This article was published in the September 2015 issue of Maximum PC. For more trusted reviews and feature stories, subscribe here.
Demystifying Processor Power Consumption
My recent column on AMD’s advanced voltage/frequency scaling confused some readers. It’s worth tackling this subject again, because power consumption is the most challenging problem for chip designers.
It’s also a challenge for users who struggle with thermal requirements when building custom systems. The root problem is that each new generation of chip-fabrication technology enables smaller transistors, so designers cram more of them on each chip. It’s great for processor performance, because we get more powerful CPU cores, more cores per chip, and more cache. That’s the bright side of Moore’s Law. The dark side is power consumption. Although today’s transistors are extremely power efficient, their wattage adds up when a chip has billions of them.
Most home users could afford to pay the slightly higher electric bills if their PCs consumed twice as much power. For data centers with thousands of rack servers, the higher bills would be more deadly. But heat dissipation—the corollary of power consumption—is the real killer.
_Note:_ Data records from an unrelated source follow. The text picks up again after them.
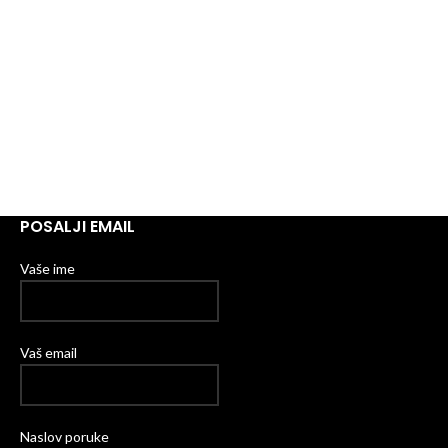
POSALJI EMAIL
Vaše ime
Vaš email
Naslov poruke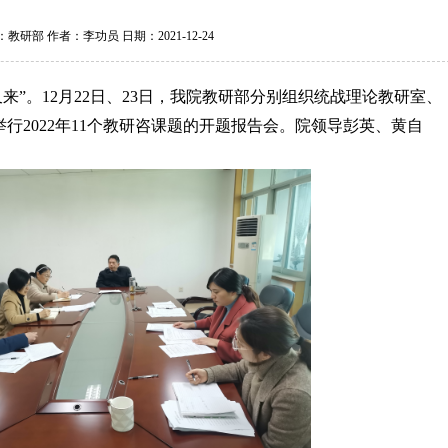
教研部 作者：李功员 日期：2021-12-24
来”。12月22日、23日，我院教研部分别组织统战理论教研室、
行2022年11个教研咨课题的开题报告会。院领导彭英、黄自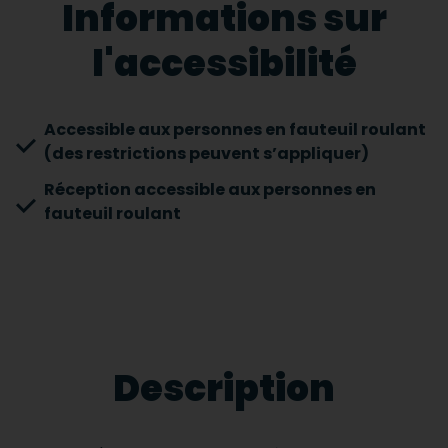
Informations sur
l'accessibilité
Accessible aux personnes en fauteuil roulant
(des restrictions peuvent s’appliquer)
Réception accessible aux personnes en
fauteuil roulant
Description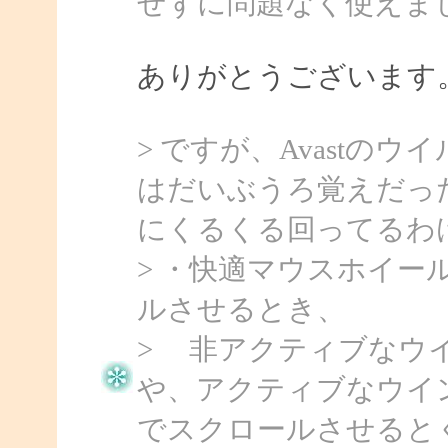
せずに問題なく使えま
ありがとうございます
> ですが、Avastの
はだいぶうろ覚えだっ
にくるくる回ってるわ
> ・快適マウスホイー
ルさせるとき、
> 非アクティブなウ
や、アクティブなウイ
でスクロールさせると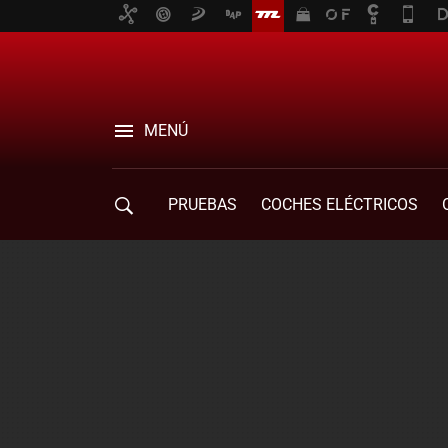
MENÚ
PRUEBAS
COCHES ELÉCTRICOS
COMPRA DE COCHES
MOVILIDAD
Smaller transistors can lead to impressive designs, but power draw is important as well.
In the early 2000s, chip designers hit the “power wall.” No longer could they gain performance simply by cranking up the clock speed. Chips were getting so hot that they stopped working. So, designers found alternatives, such as spreading the software workload across multiple CPU cores. Other powersaving techniques are dynamic voltage/frequency scaling (DVFS) and advanced voltage/frequency scaling (AVFS). Both work on the principle of reducing the processor’s supply voltage and clock frequency when full speed isn’t needed. But the commonly used power equation I quoted (P=fV2) confused some folks. It says that power varies linearly with clock frequency and quadratically with voltage. For example, reducing the frequency by 50 percent also reduces power by half, but reducing the voltage by 50 percent reduces power by 75 percent. Voltage matters more than frequency because it’s a squared factor.
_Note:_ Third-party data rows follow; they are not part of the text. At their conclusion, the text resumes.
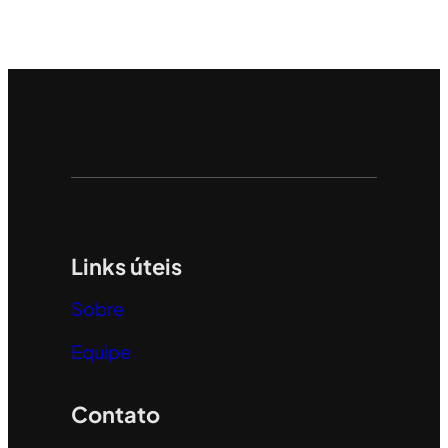
Links úteis
Sobre
Equipe
Contato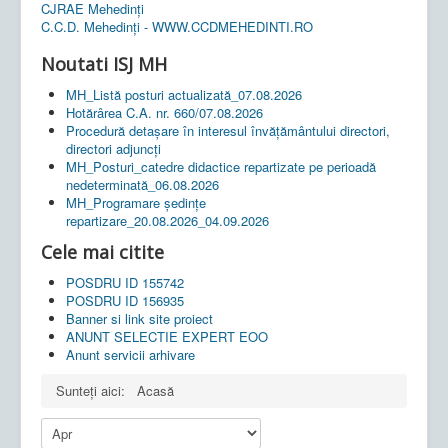
CJRAE Mehedinți
C.C.D. Mehedinţi - WWW.CCDMEHEDINTI.RO
Noutati ISJ MH
MH_Listă posturi actualizată_07.08.2026
Hotărârea C.A. nr. 660/07.08.2026
Procedură detașare în interesul învățământului directori,
directori adjuncți
MH_Posturi_catedre didactice repartizate pe perioadă
nedeterminată_06.08.2026
MH_Programare ședințe
repartizare_20.08.2026_04.09.2026
Cele mai citite
POSDRU ID 155742
POSDRU ID 156935
Banner si link site proiect
ANUNT SELECTIE EXPERT EOO
Anunt servicii arhivare
Sunteți aici:
Acasă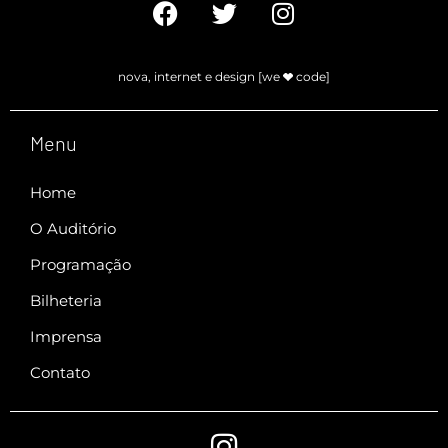
nova, internet e design [we
code]
Menu
Home
O Auditório
Programação
Bilheteria
Imprensa
Contato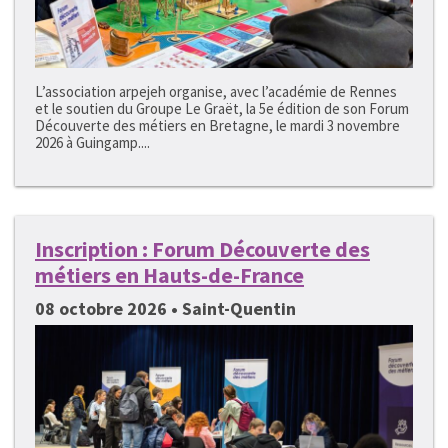
L’association arpejeh organise, avec l’académie de Rennes
et le soutien du Groupe Le Graët, la 5e édition de son Forum
Découverte des métiers en Bretagne, le mardi 3 novembre
2026 à Guingamp....
Inscription : Forum Découverte des
métiers en Hauts-de-France
08 octobre 2026 • Saint-Quentin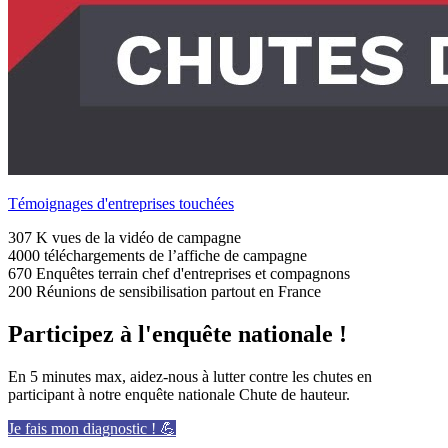
Témoignages d'entreprises touchées
307 K vues de la vidéo de campagne
4000 téléchargements de l’affiche de campagne
670 Enquêtes terrain chef d'entreprises et compagnons
200 Réunions de sensibilisation partout en France
Participez à l'enquête nationale !
En 5 minutes max, aidez-nous à lutter contre les chutes en
participant à notre enquête nationale Chute de hauteur.
Je fais mon diagnostic ! 💪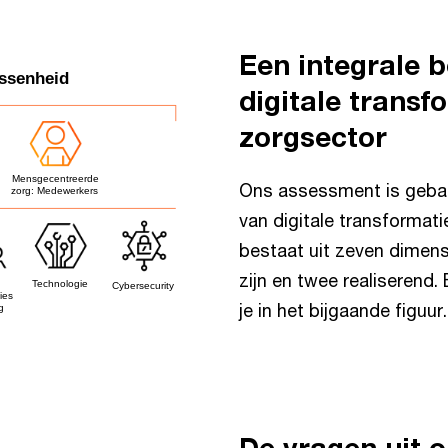
Een integrale 
digitale transf
zorgsector
Ons assessment is gebas
van digitale transformati
bestaat uit zeven dimens
zijn en twee realiserend.
je in het bijgaande figuur.
De vragen uit o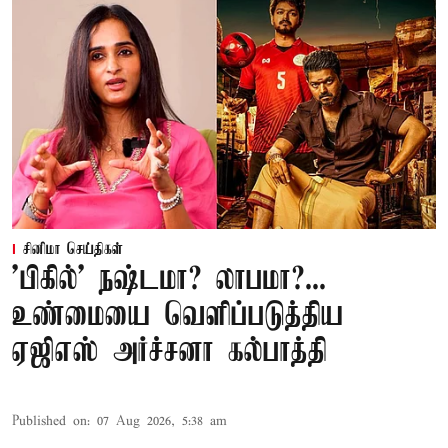
சினிமா செய்திகள்
'பிகில்' நஷ்டமா? லாபமா?...
உண்மையை வெளிப்படுத்திய
ஏஜிஎஸ் அர்ச்சனா கல்பாத்தி
Published on
:
07 Aug 2026, 5:38 am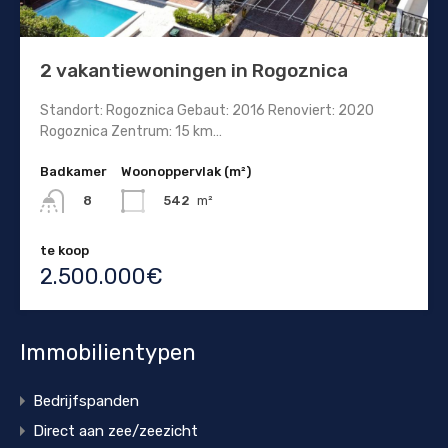
2 vakantiewoningen in Rogoznica
Standort: Rogoznica Gebaut: 2016 Renoviert: 2020
Rogoznica Zentrum: 15 km…
Badkamer
Woonoppervlak (m²)
542
m²
8
te koop
2.500.000€
Immobilientypen
Bedrijfspanden
Direct aan zee/zeezicht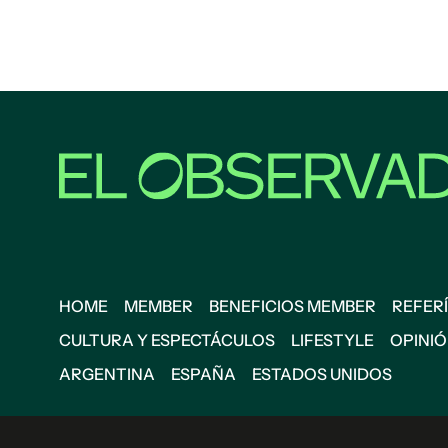
HOME
MEMBER
BENEFICIOS MEMBER
REFERÍ
CULTURA Y ESPECTÁCULOS
LIFESTYLE
OPINI
ARGENTINA
ESPAÑA
ESTADOS UNIDOS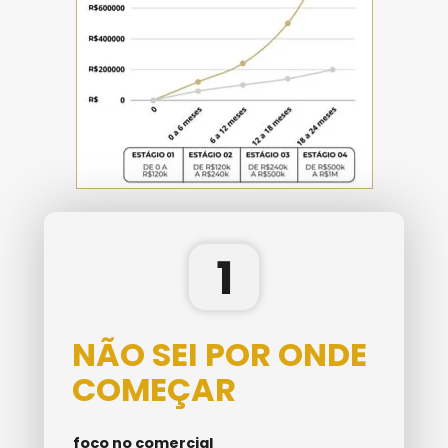
1
NÃO SEI POR ONDE 
COMEÇAR
foco no comercial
You can’t use this equation to calculate actual processor power, however. (For one thing, I deliberately omitted a capacitance factor to more clearly show the voltage/frequency relationship.) So, if your 1.2V processor runs at 3GHz, you can’t multiply 1.2 x 3.0 to find the wattage. The simplified equation merely expresses the relative voltage/frequency relationship.
Also, the frequency factor doesn’t apply to other things. One reader joked that his desk lamp would burn 864,000 watts because it uses 60-cycle alternating current at 120 volts. Luckily, AC frequency isn’t the same as processor clock frequency, or we’d still be burning candles.
DVFS is getting more complicated as designers divide their chips into more power, voltage, and frequency domains. Instead of varying the entire chip’s voltage and frequency, individual sections are controllable. Some domains can vary their voltage; some can vary their frequency; some can vary both; and some can shut off their power altogether. One company (Sonics) recently announced a power-management subsystem that can do all this stuff for dozens or even hundreds of domains. The trick is to vary these factors on the fly without noticeably hurting performance.
“Dark silicon” is a popular industry buzz term. It means that more circuits in your processor will power down when they’re unneeded, spring to life when duty calls, and then go “dark” again to save power. It’s like switching off the lights in your home’s unoccupied rooms, except it happens automatically, many times per second—and if it’s done right, you won’t notice a thing.
Tom Halfhill was formerly a senior editor for Byte magazine and is now an analyst for Microprocessor Report.